Comment 5 Ilya Verbin 2014-11-20 17:34:17 UTC
(In reply to vries from comment #4)
> But I think the main difference is that the offload table and main (using
> the offload table) are now in the same partition. I don't know whether
> that's by design or accident.

What do you mean by "main (using the offload table)"?
The design was to have the offload table in the first partition (number zero), and the table should be used only in libgomp through the GOMP_offload_register function.
Comment 6 Tom de Vries 2014-11-20 21:38:27 UTC
Created attachment 34058 [details]
ltrans0.s
Comment 7 Tom de Vries 2014-11-20 21:39:02 UTC
Created attachment 34059 [details]
ltrans1.s
Comment 8 Tom de Vries 2014-11-20 21:42:17 UTC
(In reply to Ilya Verbin from comment #5)
> (In reply to vries from comment #4)
> > But I think the main difference is that the offload table and main (using
> > the offload table) are now in the same partition.
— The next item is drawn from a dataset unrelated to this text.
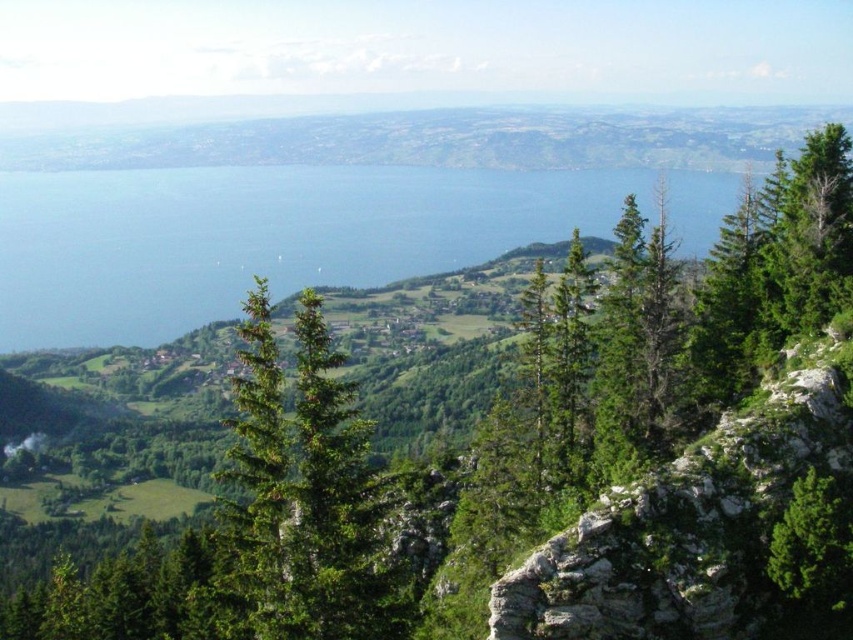 Who is lower down, blue water at center or green textured tree at right?

green textured tree at right

Is point (30, 188) positioned in front of point (792, 600)?

No, (30, 188) is further to viewer.

Find the location of a particular element. blue water at center is located at coordinates (260, 237).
I don't know whether
> > that's by design or accident.
> 
> What do you mean by "main (using the offload table)"?
> The design was to have the offload table in the first partition (number
> zero),

It seems to be in partition 1:
...
$ grep -c OFFLOAD_TABLE ltrans1.s ltrans0.s 
ltrans1.s:33
ltrans0.s:0
...

> and the table should be used only in libgomp through the
> GOMP_offload_register function.

It's used like this, in main:
...
	movl	$__OFFLOAD_TABLE__, %esi
...
Comment 9 Ilya Verbin 2014-11-20 23:38:56 UTC
(In reply to vries from comment #8)
> (In reply to Ilya Verbin from comment #5)
> > (In reply to vries from comment #4)
> > > But I think the main difference is that the offload table and main (using
> > > the offload table) are now in the same partition. I don't know whether
> > > that's by design or accident.
> > What do you mean by "main (using the offload table)"?
> It's used like this, in main:
> 	movl	$__OFFLOAD_TABLE__, %esi

Ah, I see, this is something OpenACC specific, for some reason it passes __OFFLOAD_TABLE__ to all functions.
Anyway, this is just a weak symbol, which points to the start of the offload table. It's defined by mkoffload when all partitions are ready. I don't think that it could somehow affect the LTO partitioning and the functions' visibility.
Comment 10 Tom de Vries 2015-01-20 15:43:10 UTC
Can't reproduce this with current trunk.